▶ **WORK TO COMPLETE**: In the listing below, find each line holding "După" and copy it.

■ ■ ■ ■

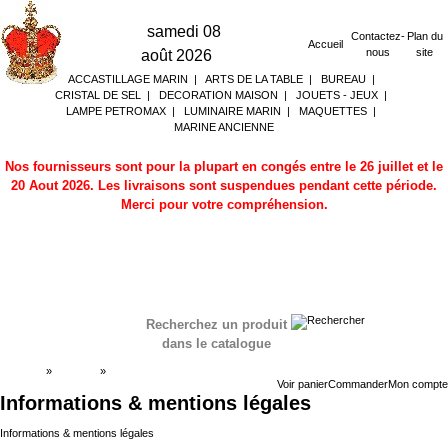
samedi 08
Contactez-
Plan du
Accueil
nous
site
août 2026
ACCASTILLAGE MARIN
|
ARTS DE LA TABLE
|
BUREAU
|
CRISTAL DE SEL
|
DECORATION MAISON
|
JOUETS - JEUX
|
LAMPE PETROMAX
|
LUMINAIRE MARIN
|
MAQUETTES
|
MARINE ANCIENNE
Nos fournisseurs sont pour la plupart en congés entre le 26 juillet et le
20 Aout 2026. Les livraisons sont suspendues pendant cette période.
Merci pour votre compréhension.
Recherchez un produit
dans le catalogue
Accueil
»
Boutique
»
Informations & mentions légales
Voir panier
Commander
Mon compte
Informations & mentions légales
Informations & mentions légales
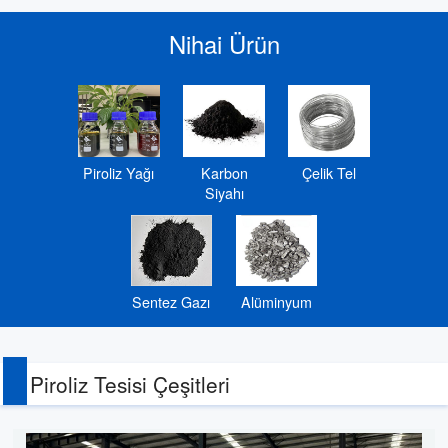
Nihai Ürün
Piroliz Yağı
Karbon
Çelik Tel
Siyahı
Sentez Gazı
Alüminyum
Piroliz Tesisi Çeşitleri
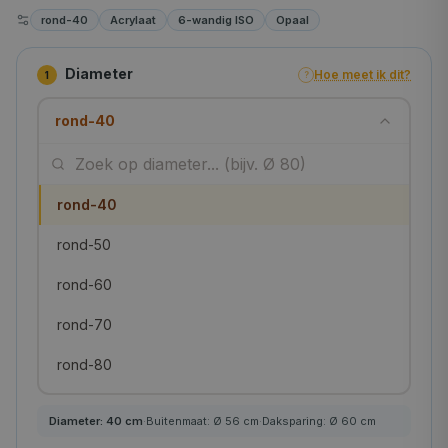
rond-40
Acrylaat
6-wandig ISO
Opaal
Diameter
Hoe meet ik dit?
1
?
rond-40
rond-40
rond-50
rond-60
rond-70
rond-80
rond-90
Diameter:
40
cm
·
Buitenmaat: Ø
56
cm
·
Daksparing: Ø
60
cm
rond-100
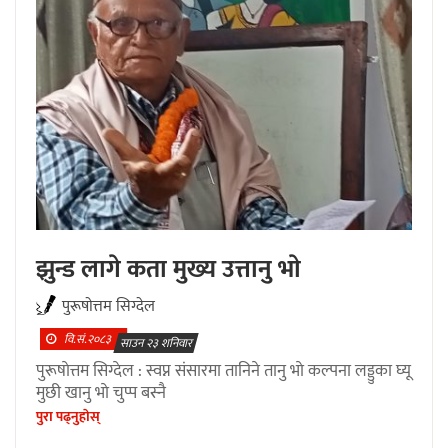
झुन्ड लागे कता मुख्य उत्तानु भाे
पुरूषाेत्तम सिग्देल
वि.सं.२०८३
साउन २३ शनिवार
पुरूषाेत्तम सिग्देल : स्वप्न संसारमा तानिने तानु भाे कल्पना लड्डुका घ्यू
मुछी खानु भाे चुप्प बस्नै
पुरा पढ्नुहाेस्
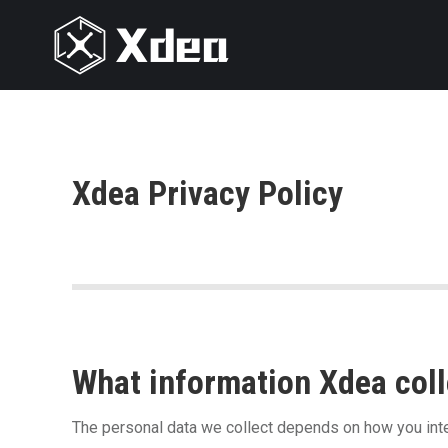
Xdea Privacy Policy
What information Xdea coll
The personal data we collect depends on how you inte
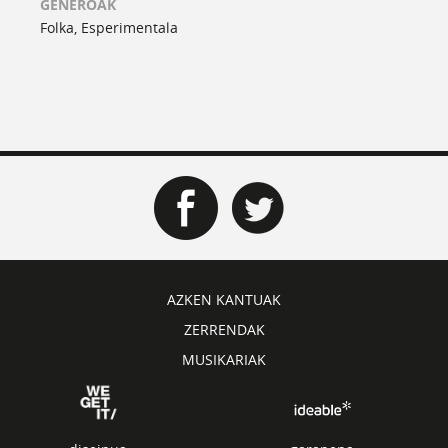
GENEROAK
Folka, Esperimentala
AZKEN KANTUAK
ZERRENDAK
MUSIKARIAK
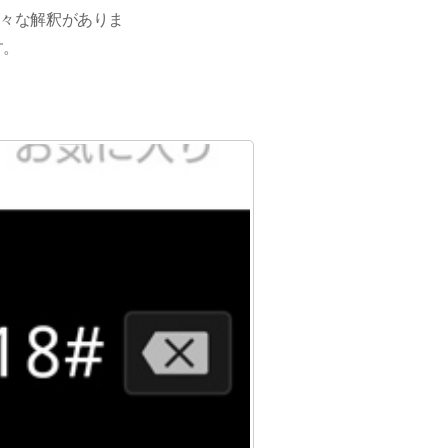
色々な解釈がありま
す。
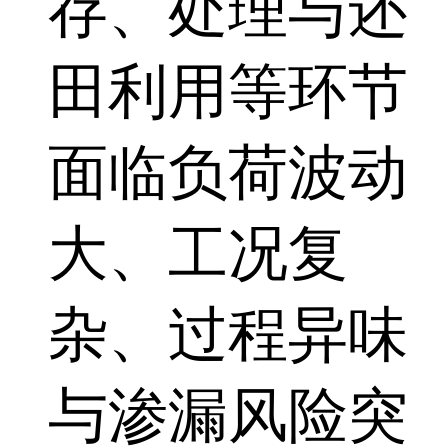
存、处理与还
田利用等环节
面临负荷波动
大、工况复
杂、过程异味
与渗漏风险突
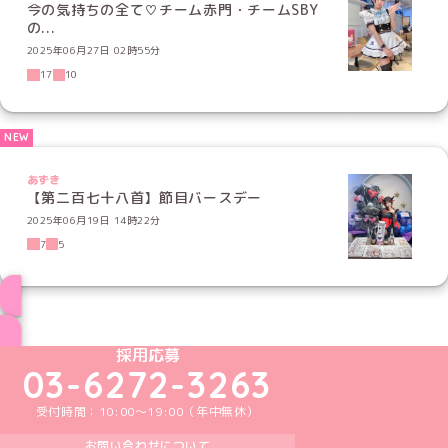
今の気持ちの全て♡チーム赤門・チームSBY
の...
2025年06月27日 02時55分
17
10
あずき
【第二百七十八首】節目バースデー
2025年06月19日 14時22分
7
5
ブログ トップページへ
めいどりーみんTikTok公式アカウント
めいどりーみんX公式アカウント
めいどりーみんInstagram公式アカウント
めいどりーみんFacebook公式アカウン
めいどりーみんYouTube公式アカ
採用応募
03-6272-3263
受付時間：10:00～19:00（年中無休）
お問い合わせについて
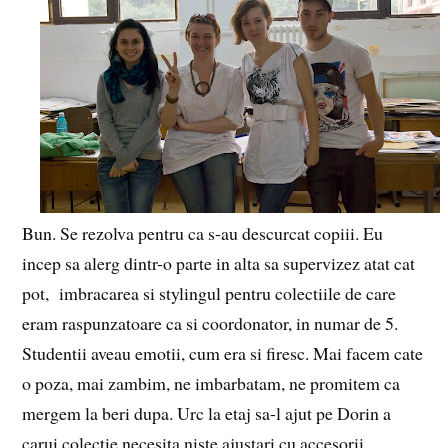
Bun. Se rezolva pentru ca s-au descurcat copiii. Eu
incep sa alerg dintr-o parte in alta sa supervizez atat cat
pot, imbracarea si stylingul pentru colectiile de care
eram raspunzatoare ca si coordonator, in numar de 5.
Studentii aveau emotii, cum era si firesc. Mai facem cate
o poza, mai zambim, ne imbarbatam, ne promitem ca
mergem la beri dupa. Urc la etaj sa-l ajut pe Dorin a
carui colectie necesita niste ajustari cu accesorii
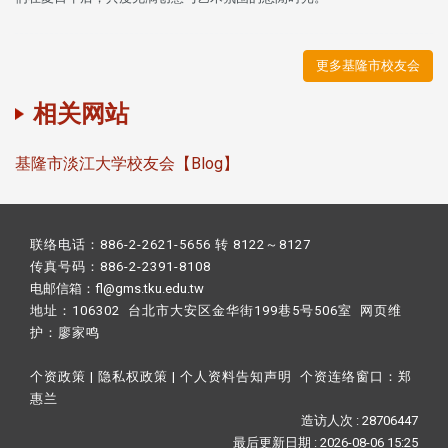
更多基隆市校友会
相关网站
基隆市淡江大学校友会【Blog】
联络电话：886-2-2621-5656 转 8122～8127
传真号码：886-2-2391-8108
电邮信箱：fl@gms.tku.edu.tw
地址：106302 台北市大安区金华街199巷5号506室 网页维
护：
廖家鸣​
个资政策
|
隐私权政策
|
个人资料告知声明
个资连络窗口：
郑
惠兰
造访人次 : 28706447
最后更新日期 :
2026-08-06 15:25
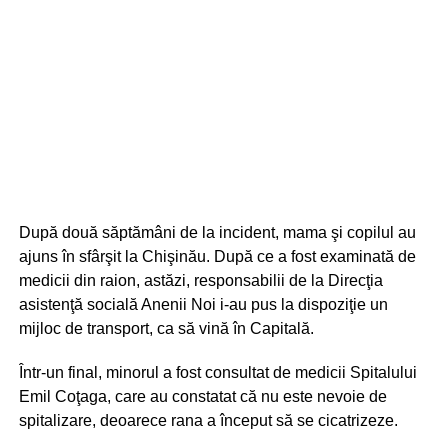
După două săptămâni de la incident, mama şi copilul au
ajuns în sfârşit la Chişinău. După ce a fost examinată de
medicii din raion, astăzi, responsabilii de la Direcţia
asistenţă socială Anenii Noi i-au pus la dispoziţie un
mijloc de transport, ca să vină în Capitală.
Într-un final, minorul a fost consultat de medicii Spitalului
Emil Coţaga, care au constatat că nu este nevoie de
spitalizare, deoarece rana a început să se cicatrizeze.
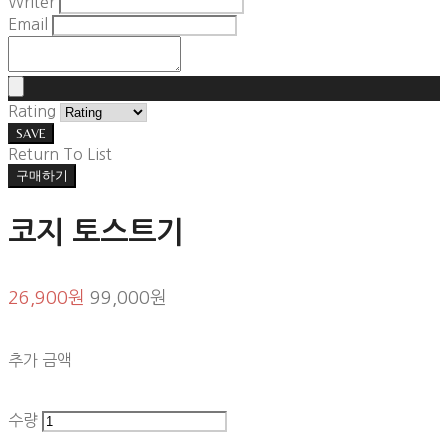
Writer
Email
Rating
SAVE
Return To List
구매하기
코지 토스트기
26,900원
99,000원
추가 금액
수량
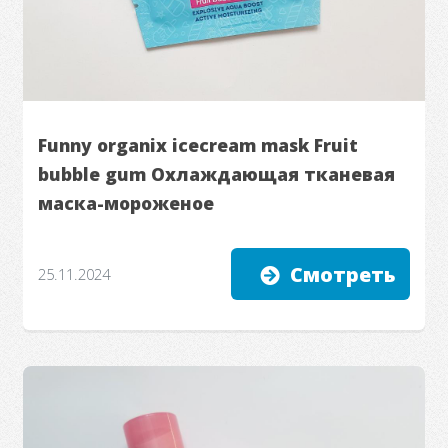
Funny organix icecream mask Fruit
bubble gum Охлаждающая тканевая
маска-мороженое
Смотреть
25.11.2024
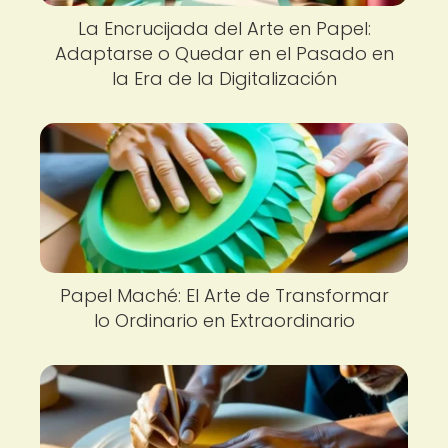
La Encrucijada del Arte en Papel:
Adaptarse o Quedar en el Pasado en
la Era de la Digitalización
Papel Maché: El Arte de Transformar
lo Ordinario en Extraordinario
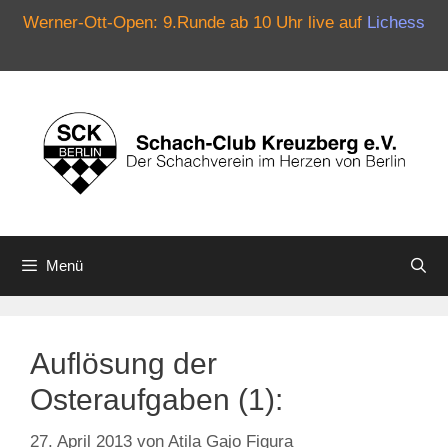
Werner-Ott-Open: 9.Runde ab 10 Uhr live auf
Lichess
Zum
Inhalt
springen
Menü
Auflösung der
Osteraufgaben (1):
27. April 2013
von
Atila Gajo Figura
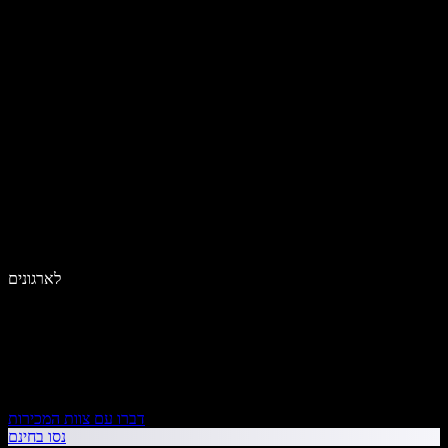
לארגונים
דברו עם צוות המכירות
נסו בחינם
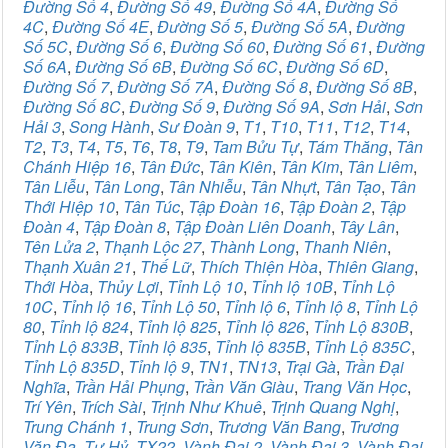
Đường Số 4
,
Đường Số 49
,
Đường Số 4A
,
Đường Số
4C
,
Đường Số 4E
,
Đường Số 5
,
Đường Số 5A
,
Đường
Số 5C
,
Đường Số 6
,
Đường Số 60
,
Đường Số 61
,
Đường
Số 6A
,
Đường Số 6B
,
Đường Số 6C
,
Đường Số 6D
,
Đường Số 7
,
Đường Số 7A
,
Đường Số 8
,
Đường Số 8B
,
Đường Số 8C
,
Đường Số 9
,
Đường Số 9A
,
Sơn Hải
,
Sơn
Hải 3
,
Song Hành
,
Sư Đoàn 9
,
T1
,
T10
,
T11
,
T12
,
T14
,
T2
,
T3
,
T4
,
T5
,
T6
,
T8
,
T9
,
Tam Bửu Tự
,
Tám Thăng
,
Tân
Chánh Hiệp 16
,
Tân Đức
,
Tân Kiên
,
Tân Kim
,
Tân Liêm
,
Tân Liễu
,
Tân Long
,
Tân Nhiễu
,
Tân Nhựt
,
Tân Tạo
,
Tân
Thới Hiệp 10
,
Tân Túc
,
Tập Đoàn 16
,
Tập Đoàn 2
,
Tập
Đoàn 4
,
Tập Đoàn 8
,
Tập Đoàn Liên Doanh
,
Tây Lân
,
Tên Lửa 2
,
Thạnh Lộc 27
,
Thành Long
,
Thanh Niên
,
Thạnh Xuân 21
,
Thế Lữ
,
Thích Thiện Hòa
,
Thiên Giang
,
Thới Hòa
,
Thủy Lợi
,
Tỉnh Lộ 10
,
Tỉnh lộ 10B
,
Tỉnh Lộ
10C
,
Tỉnh lộ 16
,
Tỉnh Lộ 50
,
Tỉnh lộ 6
,
Tỉnh lộ 8
,
Tỉnh Lộ
80
,
Tỉnh lộ 824
,
Tỉnh lộ 825
,
Tỉnh lộ 826
,
Tỉnh Lộ 830B
,
Tỉnh Lộ 833B
,
Tỉnh lộ 835
,
Tỉnh lộ 835B
,
Tỉnh Lộ 835C
,
Tỉnh Lộ 835D
,
Tỉnh lộ 9
,
TN1
,
TN13
,
Trại Gà
,
Trần Đại
Nghĩa
,
Trần Hải Phụng
,
Trần Văn Giàu
,
Trang Văn Học
,
Trí Yên
,
Trích Sài
,
Trịnh Như Khuê
,
Trịnh Quang Nghị
,
Trung Chánh 1
,
Trung Sơn
,
Trương Văn Bang
,
Trương
Văn Đa
,
Tư Hỷ
,
TX22
,
Vành Đai 2
,
Vành Đai 3
,
Vành Đai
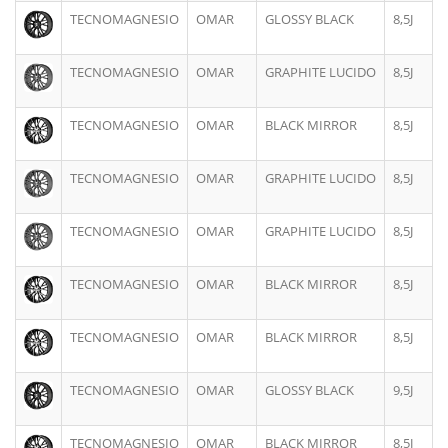
TECNOMAGNESIO
OMAR
GLOSSY BLACK
8,5J
TECNOMAGNESIO
OMAR
GRAPHITE LUCIDO
8,5J
TECNOMAGNESIO
OMAR
BLACK MIRROR
8,5J
TECNOMAGNESIO
OMAR
GRAPHITE LUCIDO
8,5J
TECNOMAGNESIO
OMAR
GRAPHITE LUCIDO
8,5J
TECNOMAGNESIO
OMAR
BLACK MIRROR
8,5J
TECNOMAGNESIO
OMAR
BLACK MIRROR
8,5J
TECNOMAGNESIO
OMAR
GLOSSY BLACK
9,5J
TECNOMAGNESIO
OMAR
BLACK MIRROR
8,5J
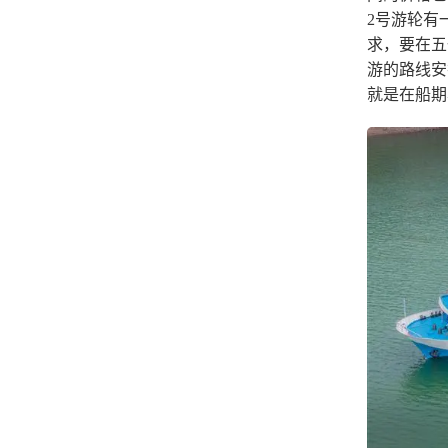
2号游轮有
求，要在五
游的路线安
就是在船期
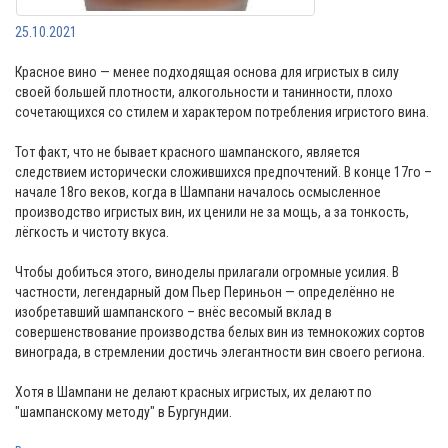
25.10.2021
Красное вино — менее подходящая основа для игристых в силу
своей большей плотности, алкогольности и танинности, плохо
сочетающихся со стилем и характером потребления игристого вина.
Тот факт, что не бывает красного шампанского, является
следствием исторически сложившихся предпочтений. В конце 17го –
начале 18го веков, когда в Шампани началось осмысленное
производство игристых вин, их ценили не за мощь, а за тонкость,
лёгкость и чистоту вкуса.
Чтобы добиться этого, виноделы прилагали огромные усилия. В
частности, легендарный дом Пьер Периньон — определённо не
изобретавший шампанского – внёс весомый вклад в
совершенствование производства белых вин из темнокожих сортов
винограда, в стремлении достичь элегантности вин своего региона.
Хотя в Шампани не делают красных игристых, их делают по
"шампанскому методу" в Бургундии.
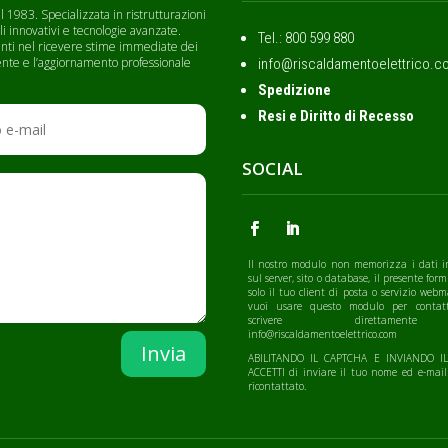
 1983. Specializzata in ristrutturazioni
li innovativi e tecnologie avanzate.
Tel.: ‭800 599 880
lienti nel ricevere stime immediate dei
cliente e l’aggiornamento professionale
info@riscaldamentoelettrico.c
Spedizione
Resi e Diritto di Recesso
SOCIAL
Il nostro modulo non memorizza i dati i
sul server, sito o database, il presente form
solo il tuo client di posta o servizio webm
vuoi usare questo modulo per contatt
scrivere direttamen
info@riscaldamentoelettrico.com
Invia
ABILITANDO IL CAPTCHA E INVIANDO 
ACCETTI di inviare il tuo nome ed e-mail
ricontattato.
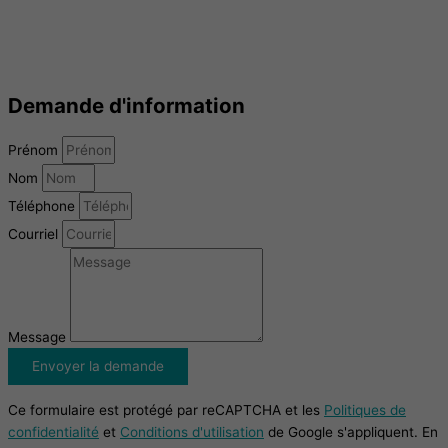
Demande d'information
Prénom
Nom
Téléphone
Courriel
Message
Envoyer la demande
Ce formulaire est protégé par reCAPTCHA et les
Politiques de
confidentialité
et
Conditions d'utilisation
de Google s'appliquent. En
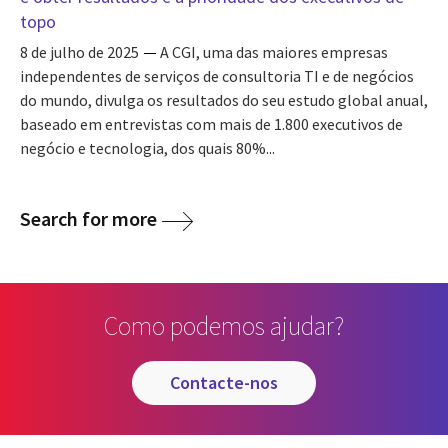
topo
8 de julho de 2025
A CGI, uma das maiores empresas
independentes de serviços de consultoria TI e de negócios
do mundo, divulga os resultados do seu estudo global anual,
baseado em entrevistas com mais de 1.800 executivos de
negócio e tecnologia, dos quais 80%...
Search for more
Como podemos ajudar?
contacte-nos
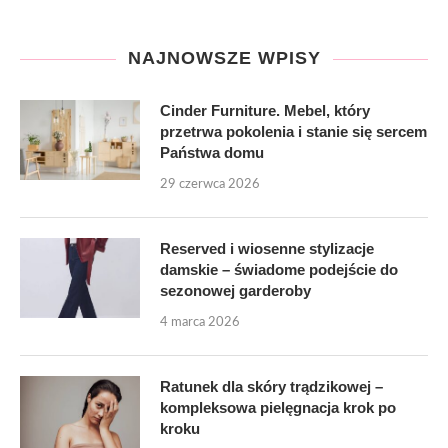
NAJNOWSZE WPISY
Cinder Furniture. Mebel, który
przetrwa pokolenia i stanie się sercem
Państwa domu
29 czerwca 2026
Reserved i wiosenne stylizacje
damskie – świadome podejście do
sezonowej garderoby
4 marca 2026
Ratunek dla skóry trądzikowej –
kompleksowa pielęgnacja krok po
kroku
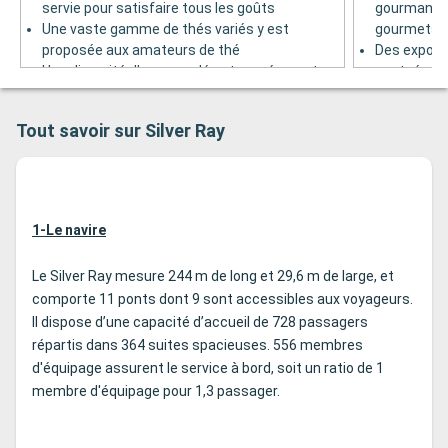
servie pour satisfaire tous les goûts
gourmandise
Une vaste gamme de thés variés y est
gourmets
proposée aux amateurs de thé
Des exposit
Une diversité d'encas salés et sucrés y est
sont réguli
disponible pour se restaurer
amateurs d
Pont 5
Pont 4
Tout savoir sur Silver Ray
1-Le navire
Le Silver Ray mesure 244 m de long et 29,6 m de large, et
comporte 11 ponts dont 9 sont accessibles aux voyageurs.
Il dispose d’une capacité d’accueil de 728 passagers
répartis dans 364 suites spacieuses. 556 membres
d'équipage assurent le service à bord, soit un ratio de 1
membre d'équipage pour 1,3 passager.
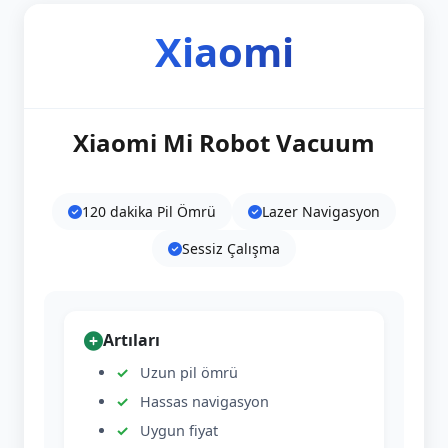
Xiaomi
Xiaomi Mi Robot Vacuum
120 dakika Pil Ömrü
Lazer Navigasyon
Sessiz Çalışma
Artıları
Uzun pil ömrü
Hassas navigasyon
Uygun fiyat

■ ■ ■ ■

▶ **ANSWER**:
După două săptămâni de la incident, mama şi copilul au
ajuns în sfârşit la Chişinău. După ce a fost examinată de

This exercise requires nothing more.